The Association of U S West Retirees



States struggle to cover retirees
By Dennis Cauchon
Monday, December 18, 2006

State and local governments are starting to take aggressive steps to reduce the enormous cost of providing health care benefits to retired teachers, police officers, firefighters and other public workers.

As 43 state legislatures prepare to convene next month, governments are cutting benefits, setting aside money to cover future costs and shifting expenses to the federal Medicare program.  The efforts are the first to address a liability of more than $1 trillion for providing medical care promised to about 25 million current and future retired state and local civil servants.

The changes are being driven by a new accounting rule, which took effect Friday and forces states and large local governments to report how much they owe for medical benefits promised to retirees.

"The numbers make your jaw drop," says North Carolina state Rep. Dale Folwell, a Republican.  His state reported a $23.8 billion unfunded liability for retiree health care, more than three times what the state owes in ordinary debt.

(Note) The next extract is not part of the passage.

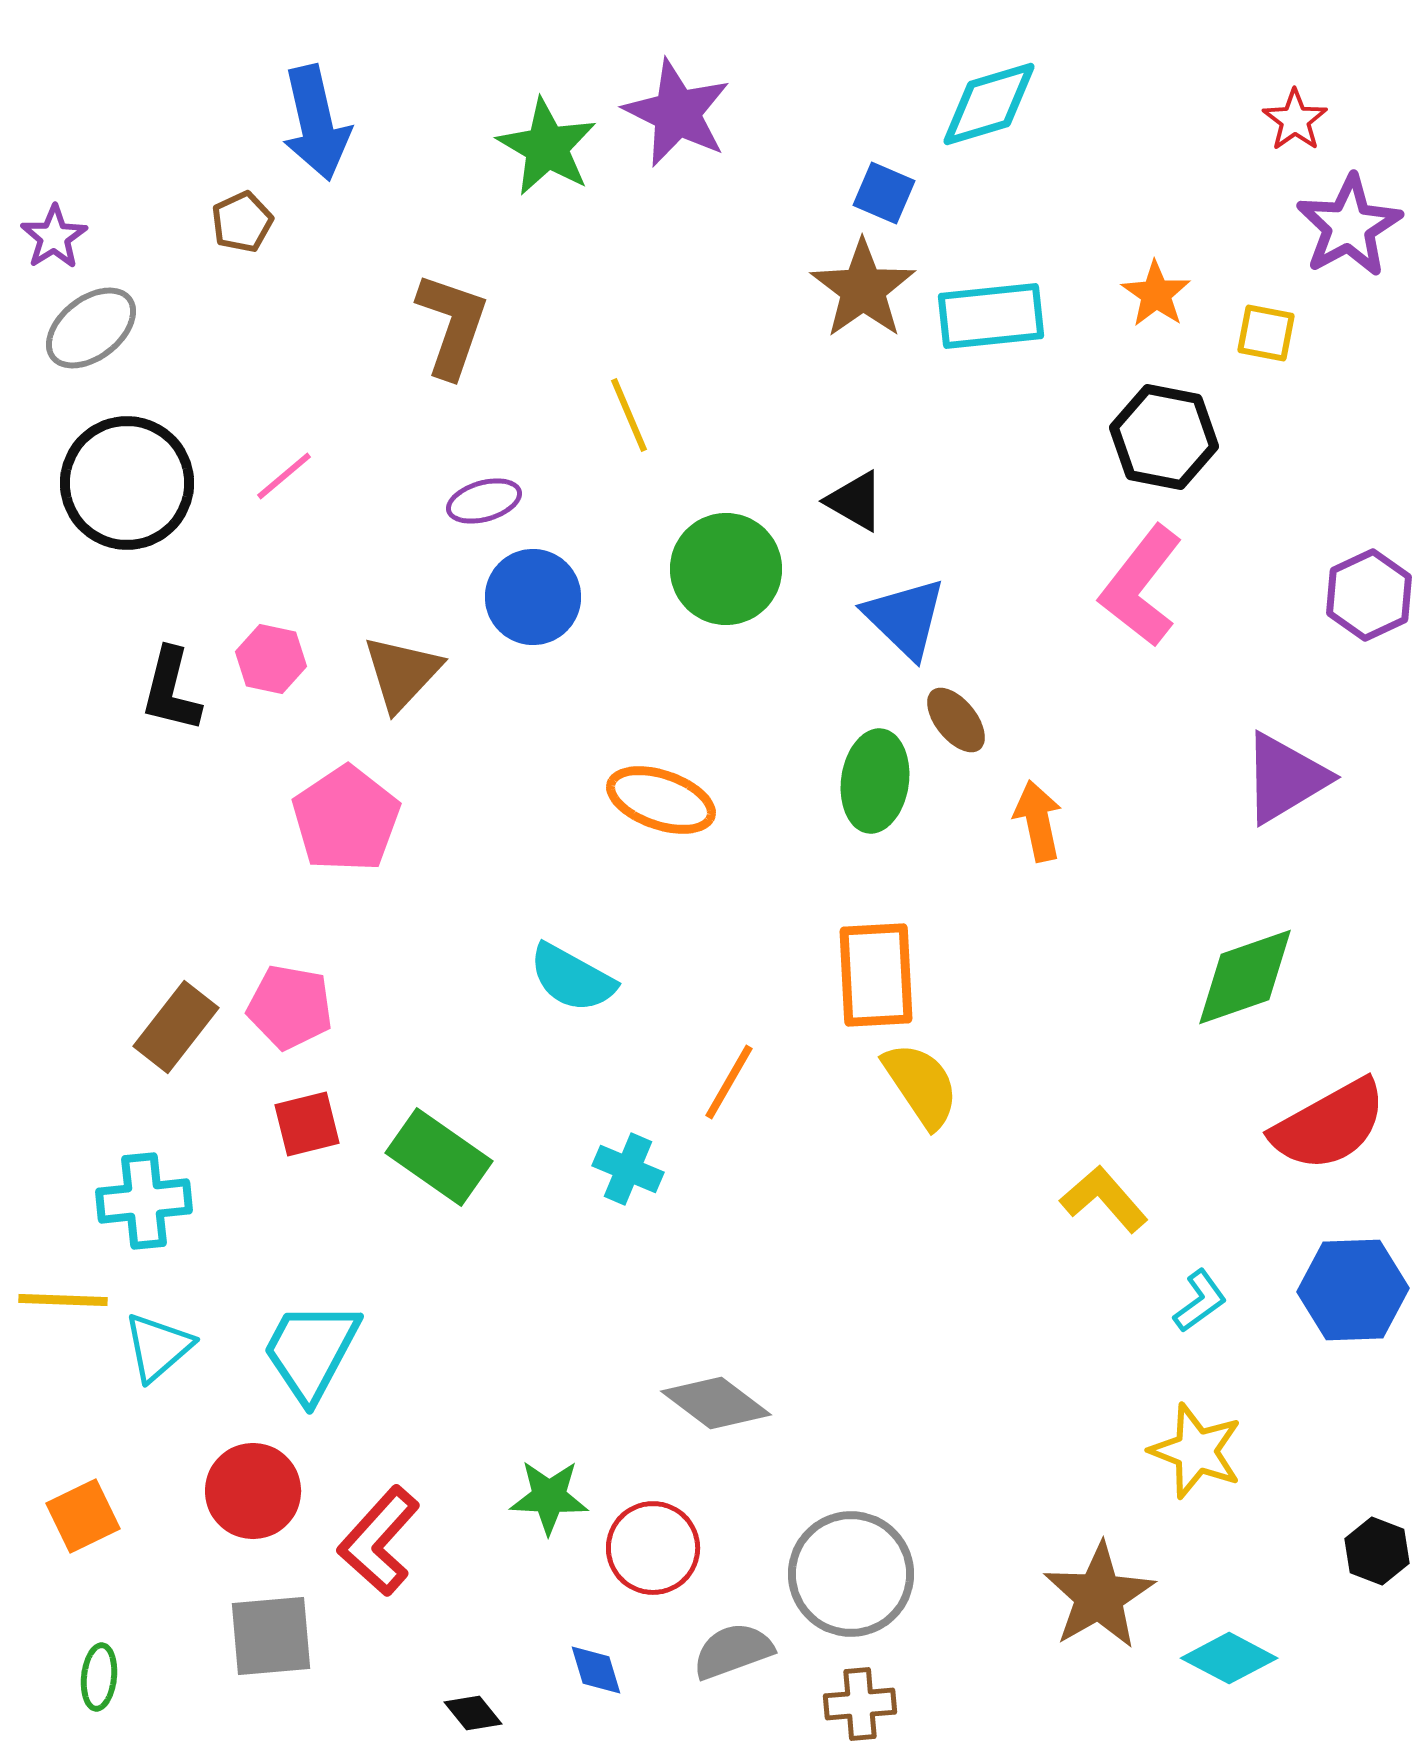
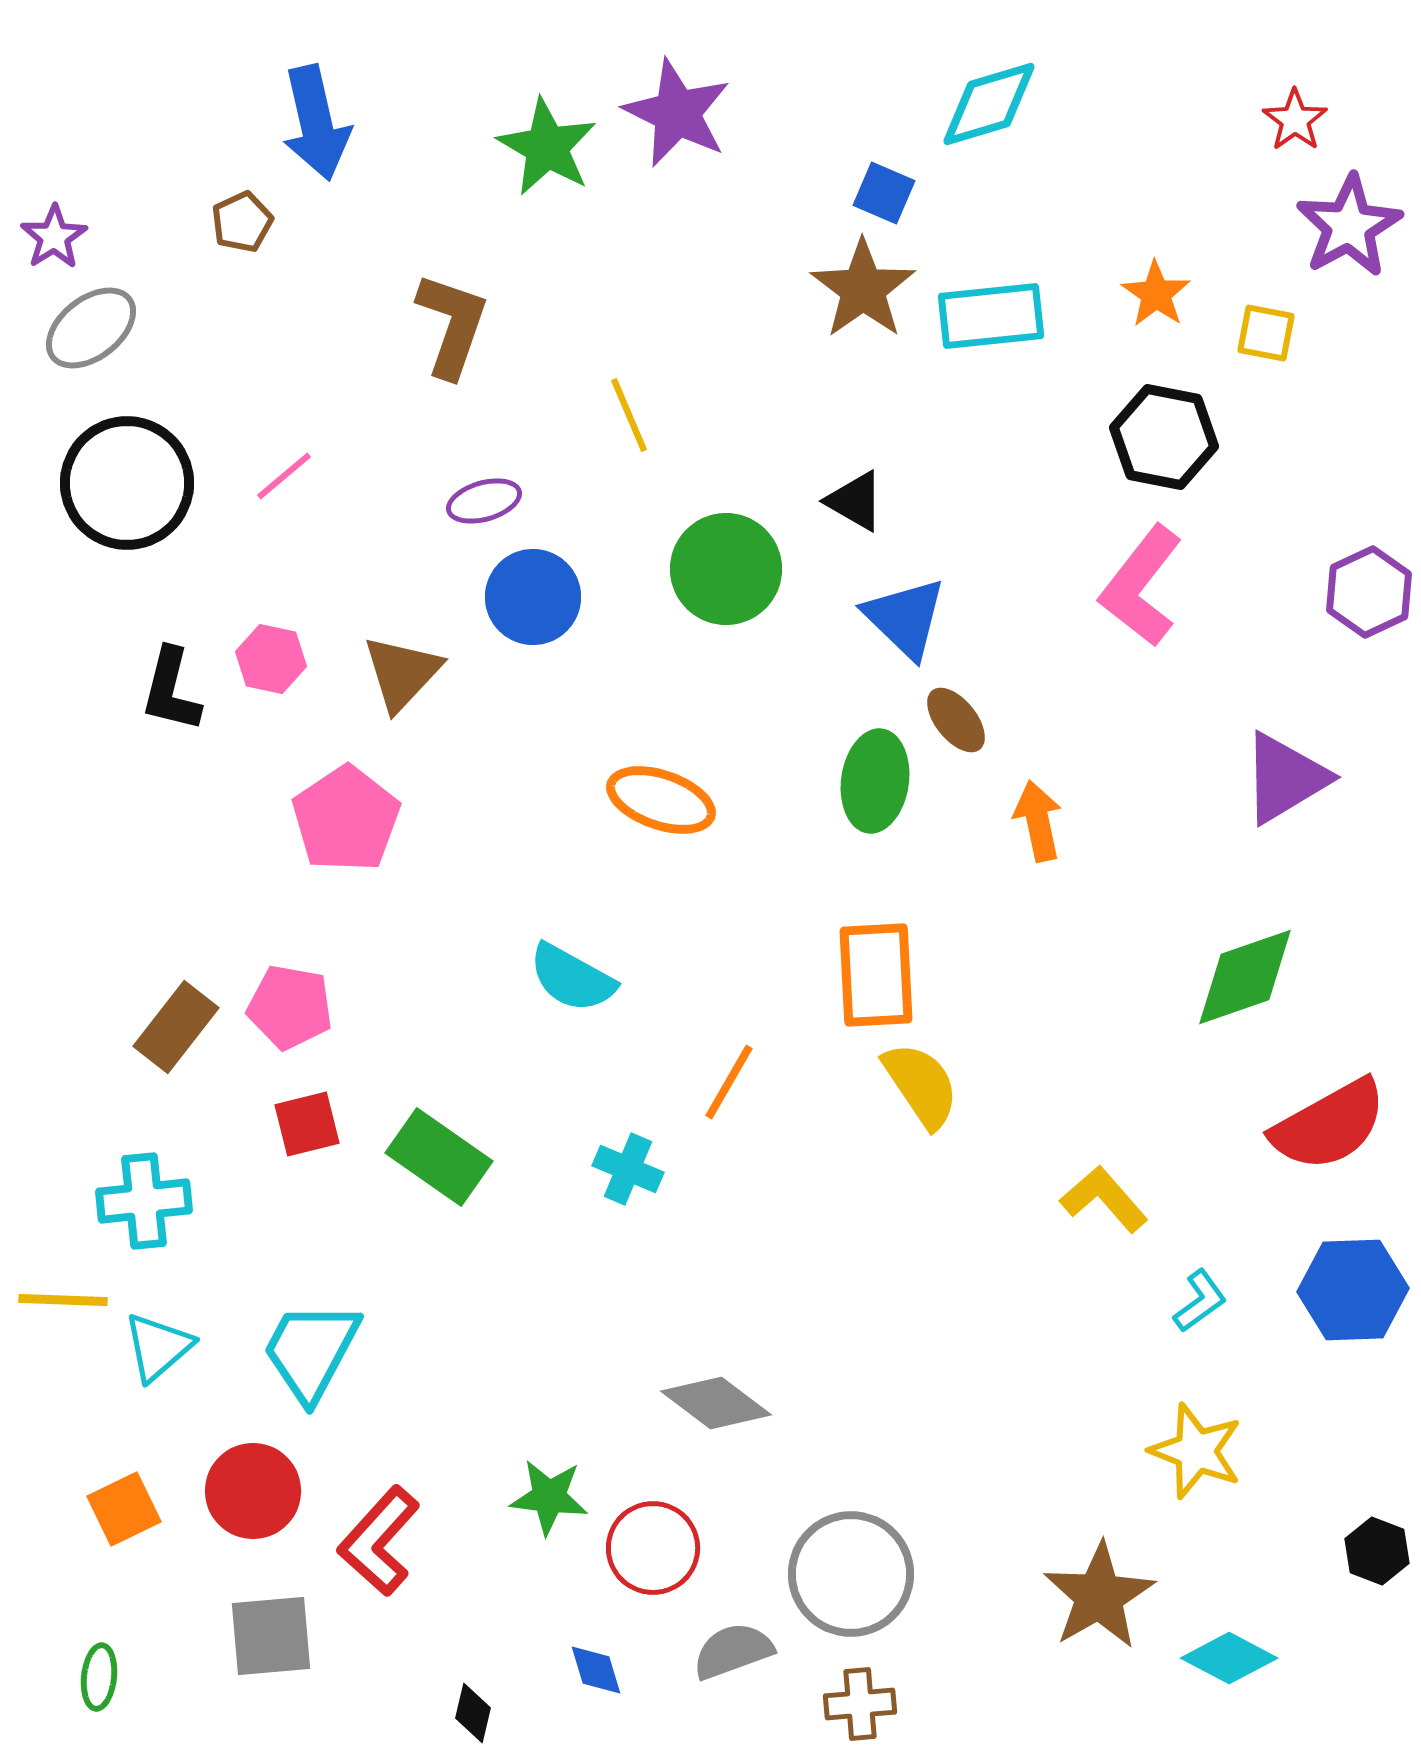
purple hexagon at (1369, 595): moved 3 px up
green star at (549, 1497): rotated 4 degrees clockwise
orange square at (83, 1516): moved 41 px right, 7 px up
black diamond at (473, 1713): rotated 52 degrees clockwise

The retirement of baby boomers 79 million born from 1946 to 1964 will make it hard for state and local governments to keep up with the cost of medical benefits for retirees.  What governments are doing now:

West Virginia.  The state pension board is to vote Wednesday on shifting prescription drug coverage for retirees to Medicare, a federal program.  The change, along with making retirees pay more, would slash the state's $8 billion unfunded liability to $5 billion.

North Carolina.  Civil servants hired after Oct. 1 will have to work 20 years before qualifying for 100% state-paid medical coverage.  Previously, workers had to wait only five years.

San Diego.  City Council this month eliminated retiree health coverage for some workers who got big pension hikes in 2002.

South Carolina.  Republican Gov. Mark Sanford's next budget will propose putting $245 million in a new trust fund dedicated to retiree medical benefits.  Georgia, Vermont, Virginia and New York City also have started trust funds or plan to create them.

"By tackling this early, we hope to save money in the long run," says Ted Cheatham, director of West Virginia's Public Employees Insurance Agency.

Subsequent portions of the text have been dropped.